Segment Start: Records for this exercise
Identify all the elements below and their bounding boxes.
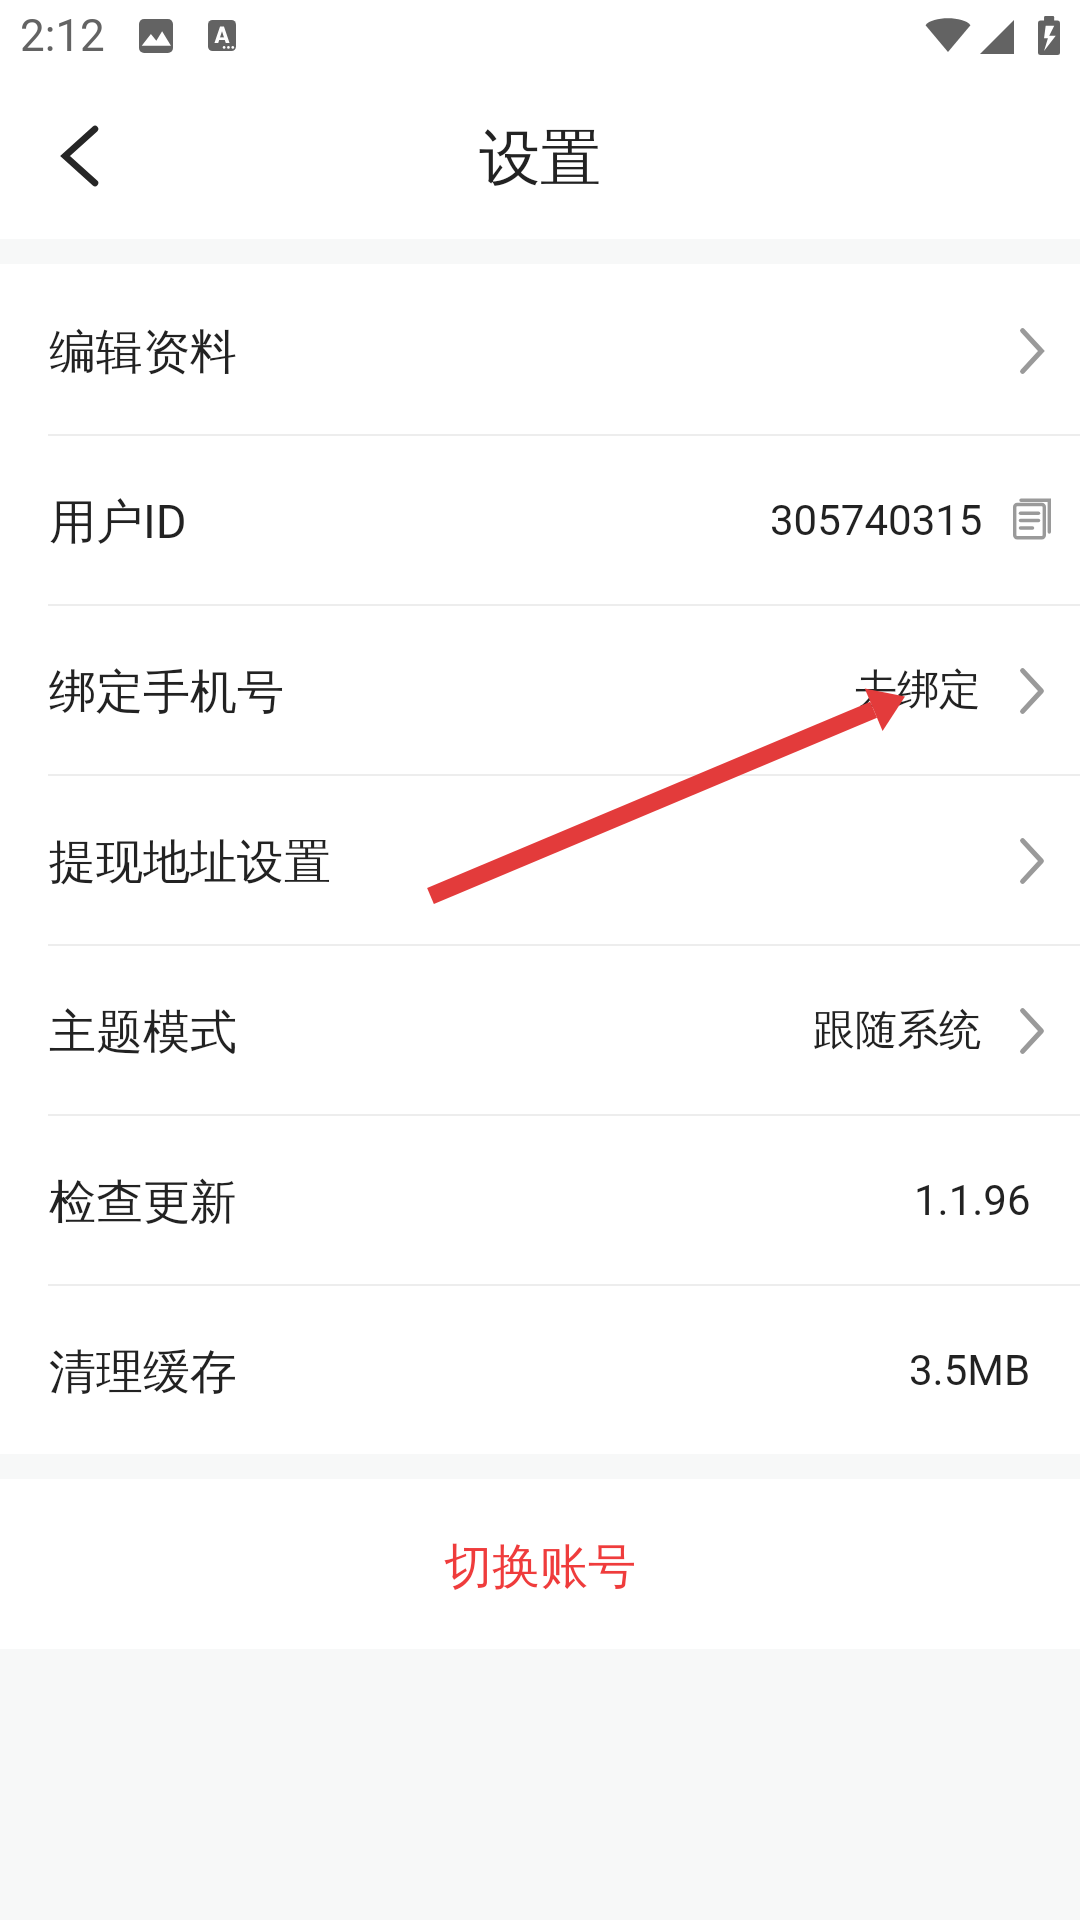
staticText: 去绑定 — [855, 664, 981, 717]
staticText: 清理缓存 — [49, 1343, 237, 1402]
staticText: 检查更新 — [49, 1173, 237, 1232]
staticText: 主题模式 — [49, 1003, 237, 1062]
button[interactable]: 主题模式 — [0, 944, 1080, 1114]
staticText: 绑定手机号 — [49, 663, 284, 722]
staticText: 编辑资料 — [49, 323, 237, 382]
button[interactable]: Back — [0, 76, 160, 236]
button[interactable]: 编辑资料 — [0, 264, 1080, 434]
staticText: 切换账号 — [444, 1537, 636, 1597]
staticText: 2:12 — [20, 10, 105, 62]
button[interactable]: 清理缓存 — [0, 1284, 1080, 1454]
button[interactable]: 提现地址设置 — [0, 774, 1080, 944]
staticText: 提现地址设置 — [49, 833, 331, 892]
button[interactable]: 绑定手机号 — [0, 604, 1080, 774]
staticText: 305740315 — [770, 496, 983, 545]
staticText: 1.1.96 — [914, 1176, 1031, 1225]
button[interactable]: 复制用户ID — [1013, 498, 1051, 540]
button[interactable]: 切换账号 — [0, 1479, 1080, 1649]
staticText: 设置 — [479, 120, 601, 197]
button[interactable]: 检查更新 — [0, 1114, 1080, 1284]
staticText: 用户ID — [49, 493, 187, 552]
staticText: 3.5MB — [909, 1346, 1031, 1395]
button[interactable]: 用户ID — [0, 434, 1080, 604]
staticText: 跟随系统 — [813, 1004, 981, 1057]
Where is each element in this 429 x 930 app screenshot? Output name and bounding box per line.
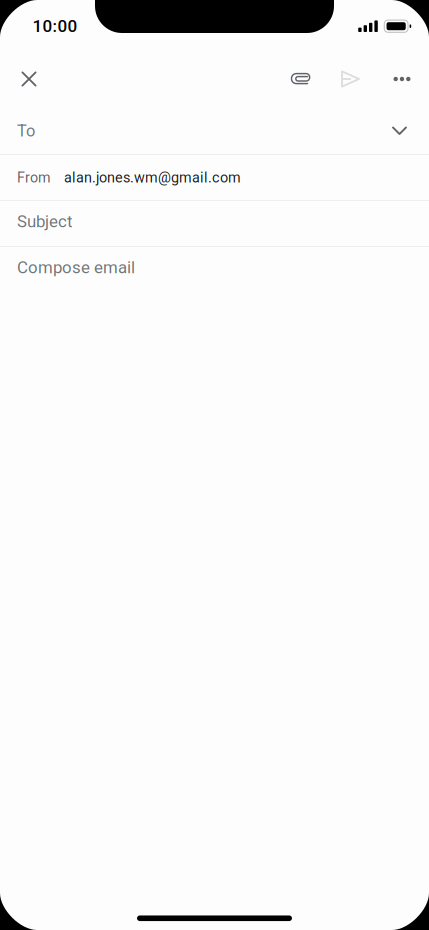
staticText: Subject xyxy=(17,212,72,231)
button[interactable]: From xyxy=(0,155,429,200)
staticText: alan.jones.wm@gmail.com xyxy=(64,169,241,186)
button[interactable]: Compose email xyxy=(0,247,429,291)
staticText: 10:00 xyxy=(32,16,78,36)
button[interactable]: Send xyxy=(326,50,375,108)
button[interactable]: Subject xyxy=(0,201,429,246)
staticText: Compose email xyxy=(17,258,135,277)
staticText: From xyxy=(17,169,51,186)
staticText: To xyxy=(17,121,35,141)
button[interactable]: More options xyxy=(375,50,429,108)
button[interactable]: Close xyxy=(0,50,58,108)
button[interactable]: Attach file xyxy=(278,50,326,108)
button[interactable]: To xyxy=(0,108,429,154)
Segment End: Records for this exercise
**Assigned task**
What is needed is an exact repeat of the lines from the one containing "Where is each" through the last line of the records above, both included, with pictures left out.

**The answer**
Where is each element in this 429 x 930 app screenshot? Output name and bounding box per line.
staticText: Subject xyxy=(17,212,72,231)
button[interactable]: From xyxy=(0,155,429,200)
staticText: alan.jones.wm@gmail.com xyxy=(64,169,241,186)
button[interactable]: Compose email xyxy=(0,247,429,291)
staticText: 10:00 xyxy=(32,16,78,36)
button[interactable]: Send xyxy=(326,50,375,108)
button[interactable]: Subject xyxy=(0,201,429,246)
staticText: Compose email xyxy=(17,258,135,277)
staticText: From xyxy=(17,169,51,186)
staticText: To xyxy=(17,121,35,141)
button[interactable]: More options xyxy=(375,50,429,108)
button[interactable]: Close xyxy=(0,50,58,108)
button[interactable]: Attach file xyxy=(278,50,326,108)
button[interactable]: To xyxy=(0,108,429,154)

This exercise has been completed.